Labor's love lost
How public sector unions became the bête noire of uneasy times
April 12, 2011
When it comes to rising anger toward public sector unions, Wisconsin’s hard-charging Republican governor, Scott Walker, has taken the battle to a new—and caustic —level. But think of Barry Bluestone as the canary in the coal mine. Nearly two years ago, Bluestone penned an op-ed in the
Boston Globe warning of a growing backlash against public sector unions that resist everything from changes in generous health care and retirement benefits to reform of outmoded teachers contracts. That backlash (along with the backlash to the backlash) is now in full fury, as cash-strapped states and local government struggle to maintain services, while education reform advocates target hidebound union contracts that they say hold back schools.
It’s not just that Bluestone, dean of the school of social science at Northeastern University, was ahead of the curve in warning public sector unions to change their ways or see their fortunes and public support slip further. It’s that he was such an unlikely guy to deliver this message. The liberal-leaning economist is not only a believer in the union cause, his late father, Irving Bluestone, spent 40 years as a top United Auto Workers union official.
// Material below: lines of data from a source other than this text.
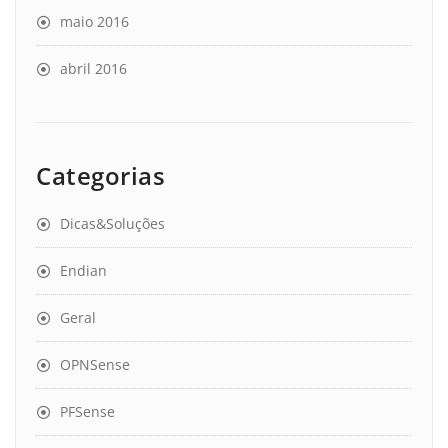
maio 2016
abril 2016
Categorias
Dicas&Soluções
Endian
Geral
OPNSense
PFSense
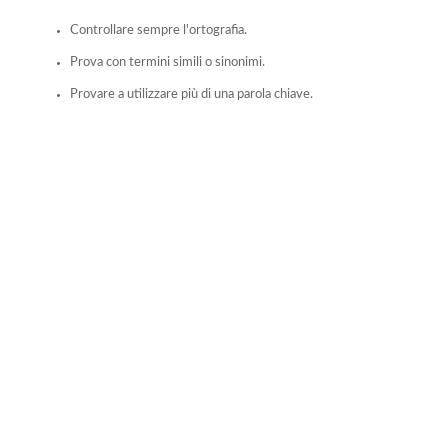
Controllare sempre l'ortografia.
Prova con termini simili o sinonimi.
Provare a utilizzare più di una parola chiave.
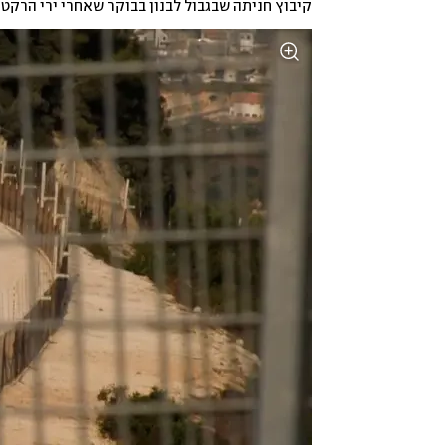
קיבוץ חניתה שבגבול לבנון בבוקר שאחרי ירי הרקט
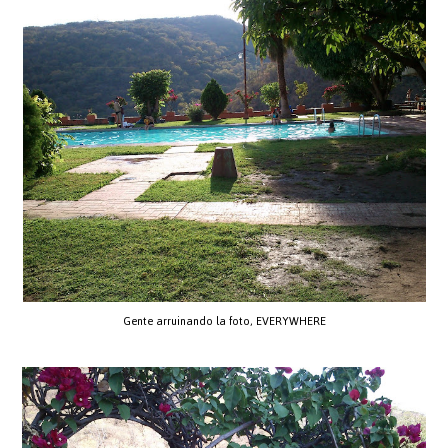
Gente arruinando la foto, EVERYWHERE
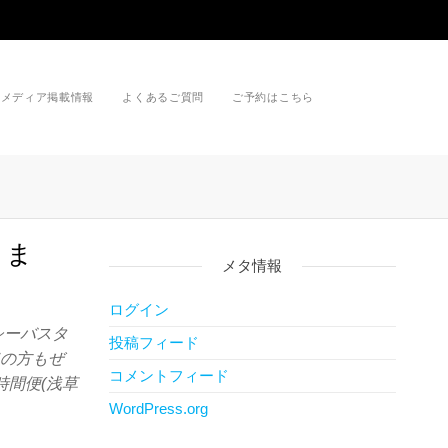
メディア掲載情報
よくあるご質問
ご予約はこちら
きま
メタ情報
ログイン
シーバスタ
投稿フィード
ての方もぜ
コメントフィード
時間便(浅草
WordPress.org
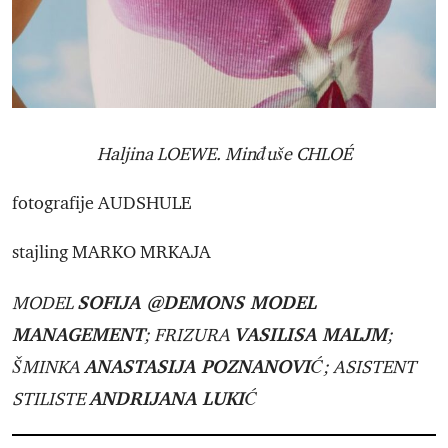
Haljina LOEWE. Minđuše CHLOÉ
fotografije AUDSHULE
stajling MARKO MRKAJA
SOFIJA @DEMONS MODEL
MODEL
MANAGEMENT
VASILISA MALJM
; FRIZURA
;
ANASTASIJA POZNANOVIĆ
ŠMINKA
; ASISTENT
ANDRIJANA LUKIĆ
STILISTE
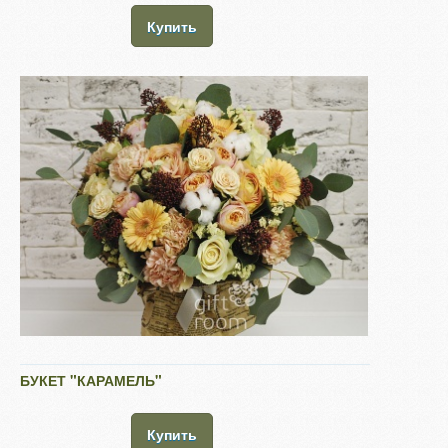
Купить
БУКЕТ "КАРАМЕЛЬ"
Купить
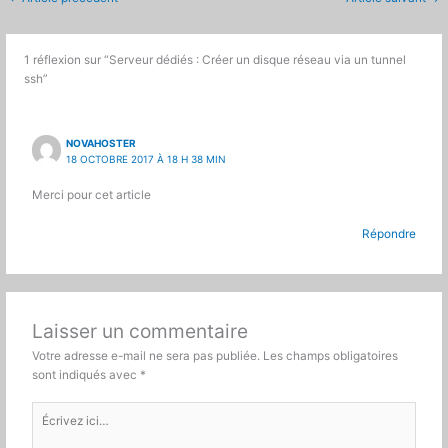
1 réflexion sur “Serveur dédiés : Créer un disque réseau via un tunnel
ssh”
NOVAHOSTER
18 OCTOBRE 2017 À 18 H 38 MIN
Merci pour cet article
Répondre
Laisser un commentaire
Votre adresse e-mail ne sera pas publiée.
Les champs obligatoires
sont indiqués avec
*
Écrivez
ici…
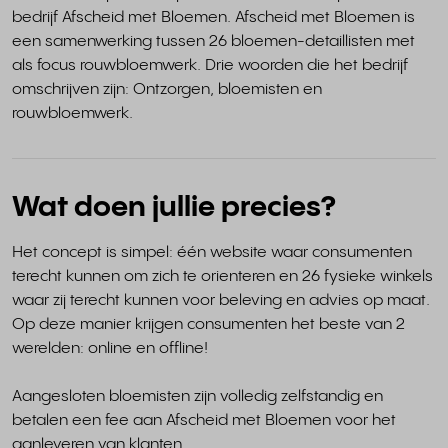
bedrijf Afscheid met Bloemen. Afscheid met Bloemen is
een samenwerking tussen 26 bloemen-detaillisten met
als focus rouwbloemwerk. Drie woorden die het bedrijf
omschrijven zijn: Ontzorgen, bloemisten en
rouwbloemwerk.
Wat doen jullie precies?
Het concept is simpel: één website waar consumenten
terecht kunnen om zich te orienteren en 26 fysieke winkels
waar zij terecht kunnen voor beleving en advies op maat.
Op deze manier krijgen consumenten het beste van 2
werelden: online en offline!
Aangesloten bloemisten zijn volledig zelfstandig en
betalen een fee aan Afscheid met Bloemen voor het
aanleveren van klanten.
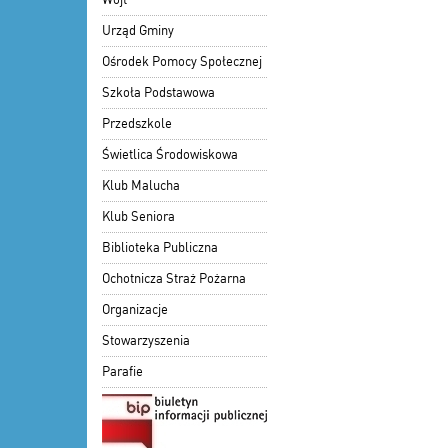
Urząd Gminy
Ośrodek Pomocy Społecznej
Szkoła Podstawowa
Przedszkole
Świetlica Środowiskowa
Klub Malucha
Klub Seniora
Biblioteka Publiczna
Ochotnicza Straż Pożarna
Organizacje
Stowarzyszenia
Parafie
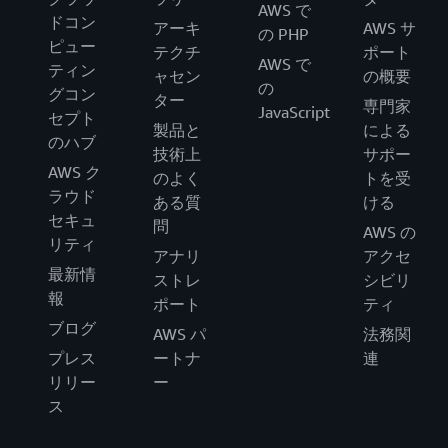
AWS で
ドコン
アーキ
AWS サ
の PHP
ピュー
テクチ
ポート
AWS で
ティン
ャセン
の概要
の
グコン
ター
専門家
JavaScript
セプト
製品と
による
のハブ
技術上
サポー
AWS ク
のよく
トを受
ラウド
ある質
ける
セキュ
問
AWS の
リティ
アナリ
アクセ
最新情
ストレ
シビリ
報
ポート
ティ
ブログ
AWS パ
法務関
プレス
ートナ
連
リリー
ー
ス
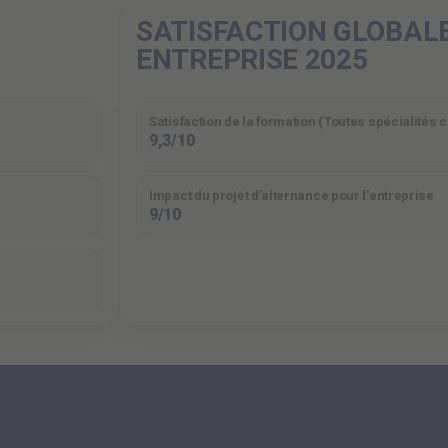
SATISFACTION GLOBAL
ENTREPRISE 2025
Satisfaction de la formation (Toutes spécialités
9,3/10
Impact du projet d’alternance pour l’entreprise
9/10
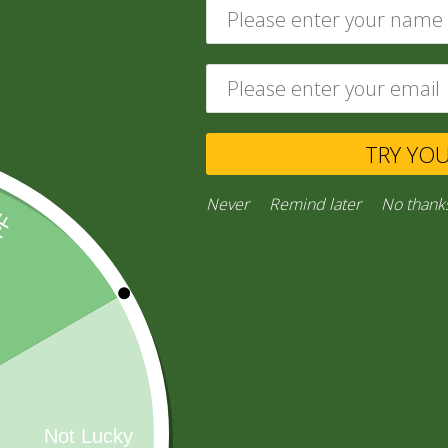
ABARROTES
(229)
TRY YO
Never
Remind later
No thank
CONFITES
(16)
AGUA MINERAL
(26)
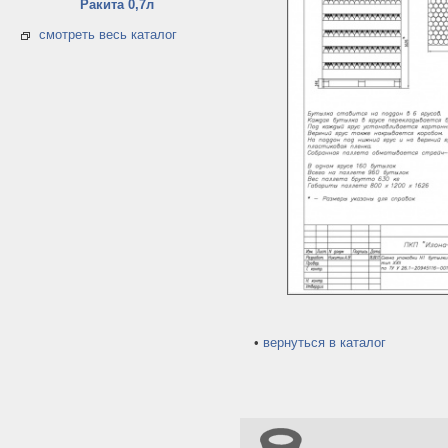
Ракита 0,7л
смотреть весь каталог
•
вернуться в каталог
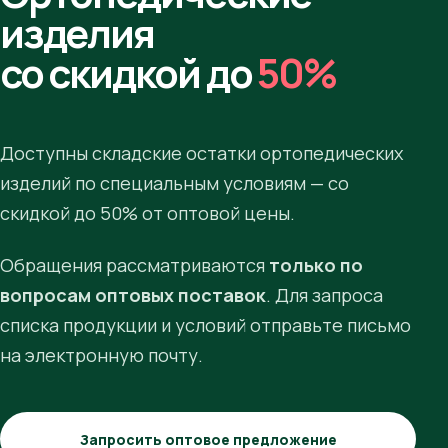
изделия
со скидкой до
50%
Доступны складские остатки ортопедических
изделий по специальным условиям — со
скидкой до 50% от оптовой цены.
Обращения рассматриваются
только по
вопросам оптовых поставок
. Для запроса
списка продукции и условий отправьте письмо
на электронную почту.
Запросить оптовое предложение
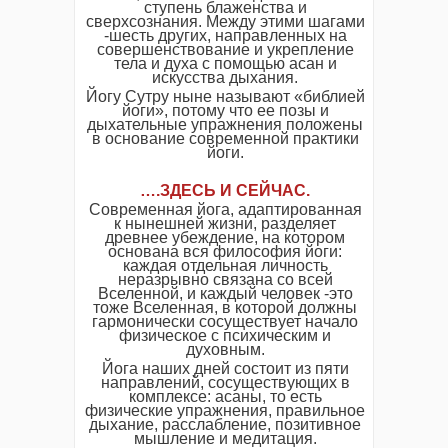
ступень блаженства и
сверхсознания. Между этими шагами
-шесть других, направленных на
совершенствование и укрепление
тела и духа с помощью асан и
искусства дыхания.
Йогу Сутру ныне называют «библией
йоги», потому что ее позы и
дыхательные упражнения положены
в основание современной практики
йоги.
….ЗДЕСЬ И СЕЙЧАС.
Современная йога, адаптированная
к нынешней жизни, разделяет
древнее убеждение, на котором
основана вся философия йоги:
каждая отдельная личность
неразрывно связана со всей
Вселенной, и каждый человек -это
тоже Вселенная, в которой должны
гармонически сосуществует начало
физическое с психическим и
духовным.
Йога наших дней состоит из пяти
направлений, сосуществующих в
комплексе: асаны, то есть
физические упражнения, правильное
дыхание, расслабление, позитивное
мышление и медитация.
The industrial union movement “is what converted an insecure working class into a more secure middle class,” says Bluestone. But public sector unions seem to be turning that idea on its head. With taxpayers fretting over cuts to services and schools, the squeeze that public sector unions are putting on public coffers can make them look more like a threat to the middle class than a guardian of its security and quality of life.
In the labor movement’s heyday in the 1950s, when one-third of all US workers were union members, the union surge caused a rising tide that lifted all boats, as non-union employers felt pressure to increase wages and improve benefits. But today just 11.9 percent of the US workforce belongs to a union.
What’s more, with almost all the falloff in union membership occurring in the private sector, public sector workers now make up a majority of all union members. That is a dramatic change, and it has turned union battles into a zero-sum scramble over scarce public dollars, where union gains are often seen as a community’s loss.
“The problem today with public-sector unions is too many taxpayers, too many cities, too many parents of school children see unions not as fighting for them but as only defending their own members,” says Bluestone. That view is reflected in policy shifts by even union-friendly liberals like Gov. Deval Patrick, who has significantly altered his stand on issues such as charter schools and the need to force savings in municipal health care costs.
Labor leaders say the assault on public sector unions is simply driving a race to the bottom—a deterioration of public workers’ benefits that will only put them on the same shaky ground as those in the private sector. While some, like Wisconsin’s anti-union governor, are seizing on the budget stress to try to drive a stake through the heart of labor, Bluestone fervently hopes unions can save themselves. Nearly 20 years ago, he coauthored a book with his father, Negotiating the Future: A Labor Perspective on American Business, that may help point the way. They argued that traditional, adversarial negotiations over labor contracts, which imply conflicting interests, should give way to “enterprise compacts,” agreements that build off of shared interests.
There are some glimmers of hope. Bluestone hails the recent election of Paul Toner as the new president of the Massachusetts Teachers Association. In contrast with other union chiefs, Toner has signaled the MTA’s willingness to help craft new teacher evaluation tools that include measures of student achievement, a reform embraced by everyone from President Obama and his education secretary, Arne Duncan, to state education leaders.
MIT management professor Thomas Kochan helped mediate negotiations between state officials and unions under the new merged state Department of Transportation. Agreements were reached that “got rid of a lot of complicated and costly work rules,” he says, with a share of the savings directed to workers. “This is the moment for really transformative change,” says Kochan.
Bluestone says public sector unions must recognize the need to embrace reforms, not fight them, and help fashion solutions to the problems facing public budgets. “Progressive unions are crucial to society and I rue the day when unions are so weak that they will not be able to play that traditional role,” he says.
But the time for unions to step up is now. “It’s the eleventh hour,” he says.